SKD61 (H13) – Usos Típicos SKD11 (D2) – Usos Típicos
Matrizes de forjamento a quente, matrizes de extrusão, núcleos de fundição sob pressão, lâminas de corte a quente, matrizes de estampagem a quente Punções e matrizes a frio, matrizes de blanking, lâminas de corte, matrizes de conformação, componentes de medição
Ferramentas de trabalho a quente expostas a ciclos térmicos e altas temperaturas Ferramentas de trabalho a frio de longa duração onde o desgaste abrasivo e a estabilidade dimensional são dominantes
Inserts de moldagem por injeção com carga térmica Componentes de desgaste em linhas de estampagem ou blanking

Racional de seleção: - Escolha SKD61 quando a ferramenta enfrentar altas temperaturas, choque térmico ou precisar de boa tenacidade e resistência ao revenido. - Escolha SKD11 quando o modo de falha primário for desgaste abrasivo em temperaturas mais baixas e a ferramenta se beneficiar de dureza muito alta e estabilidade dimensional.
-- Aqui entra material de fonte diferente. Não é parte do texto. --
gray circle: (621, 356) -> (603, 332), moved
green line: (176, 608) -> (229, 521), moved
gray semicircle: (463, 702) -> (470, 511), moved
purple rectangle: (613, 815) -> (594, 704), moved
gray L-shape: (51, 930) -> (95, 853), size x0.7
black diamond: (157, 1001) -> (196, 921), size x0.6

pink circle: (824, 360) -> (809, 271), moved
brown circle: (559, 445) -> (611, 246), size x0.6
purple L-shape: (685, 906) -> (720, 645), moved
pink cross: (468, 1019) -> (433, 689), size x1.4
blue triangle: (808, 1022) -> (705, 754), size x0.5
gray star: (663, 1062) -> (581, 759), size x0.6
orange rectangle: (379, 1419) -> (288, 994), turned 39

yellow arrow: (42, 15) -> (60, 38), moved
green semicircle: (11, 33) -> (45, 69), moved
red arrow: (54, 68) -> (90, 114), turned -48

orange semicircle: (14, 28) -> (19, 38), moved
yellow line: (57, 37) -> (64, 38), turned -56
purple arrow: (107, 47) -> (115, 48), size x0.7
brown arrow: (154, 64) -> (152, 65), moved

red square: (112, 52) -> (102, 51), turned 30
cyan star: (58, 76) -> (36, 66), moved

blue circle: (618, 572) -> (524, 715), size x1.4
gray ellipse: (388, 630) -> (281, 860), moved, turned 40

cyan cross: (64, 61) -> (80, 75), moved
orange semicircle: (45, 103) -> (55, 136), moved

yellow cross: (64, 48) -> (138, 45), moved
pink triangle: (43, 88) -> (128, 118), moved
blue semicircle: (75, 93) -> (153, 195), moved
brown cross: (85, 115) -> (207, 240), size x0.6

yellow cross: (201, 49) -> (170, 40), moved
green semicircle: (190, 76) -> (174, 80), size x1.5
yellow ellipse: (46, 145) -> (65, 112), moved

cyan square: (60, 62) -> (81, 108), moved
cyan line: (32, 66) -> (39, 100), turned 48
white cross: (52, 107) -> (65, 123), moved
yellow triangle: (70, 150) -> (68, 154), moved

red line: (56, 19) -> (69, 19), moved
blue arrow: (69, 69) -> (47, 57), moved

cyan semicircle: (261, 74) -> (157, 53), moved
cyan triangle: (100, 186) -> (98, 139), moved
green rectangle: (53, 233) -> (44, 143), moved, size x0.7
9. Custo e Disponibilidade

  • Custo: SKD11 é frequentemente mais caro por quilograma na forma de ferramenta acabada devido ao maior teor de liga e ao tempo adicional de usinagem/moagem necessário; SKD61 é geralmente mais econômico para volumes maiores de ferramentas de trabalho a quente.
  • Disponibilidade: Ambas as ligas são comumente estocadas como barras, chapas e forjados. SKD61 é especialmente ubíquo em formas de trabalho a quente; SKD11 está amplamente disponível para ferramentas de trabalho a frio, mas pode exigir prazos de entrega mais longos para peças grandes ou usinadas especiais devido a desafios de temperabilidade e usinagem.
  • Formas de fornecimento: SKD61 frequentemente fornecido como blocos forjados, barras fundidas ao ar e lingotes normalizados adaptados para matrizes grandes; SKD11 comumente fornecido em chapas e barras pré-endurecidas projetadas para ferramentas de precisão.

10. Resumo e Recomendação

Atributo SKD61 (H13) SKD11 (D2)
Soldabilidade Regular (requer controles) Pobre (difícil; requer PWHT rigoroso)
Equilíbrio Resistência–Tenacidade Bom (alta tenacidade, boa resistência a quente) Alta dureza, mas baixa tenacidade
Custo (relativo) Baixo a moderado Moderado a alto

Escolha SKD61 se: - A aplicação expuser a ferramenta ou componente a altas temperaturas, ciclos térmicos ou choque (forjamento a quente, fundição sob pressão, corte a quente).
- Você precisa de um bom equilíbrio de tenacidade, resistência ao revenido e reparabilidade (soldabilidade) para manutenção.
- Você prioriza resistência à fadiga térmica e a capacidade de ser retrabalhado sem fragilidade excessiva relacionada a carbonetos.

Escolha SKD11 se: - O modo de falha primário for desgaste abrasivo ou adesivo em temperaturas ambientes ou moderadamente elevadas (blanking a frio, perfuração fina, estampagem de longa duração).
- Você requer dureza superficial muito alta e estabilidade dimensional sob cargas de trabalho a frio.
- Você aceita procedimentos de usinagem, moagem e soldagem mais desafiadores em troca de vida útil de desgaste estendida.

Nota final: A seleção de material deve sempre considerar todo o envelope de serviço—carga, temperatura, frequência de ciclo, estratégia de reparo e custo de propriedade. Sempre que possível, valide a escolha com execuções de teste, otimização direcionada de tratamento térmico e análise de modo de falha para confirmar se a tenacidade do SKD61 ou a resistência ao desgaste do SKD11 resulta no melhor resultado de ciclo de vida.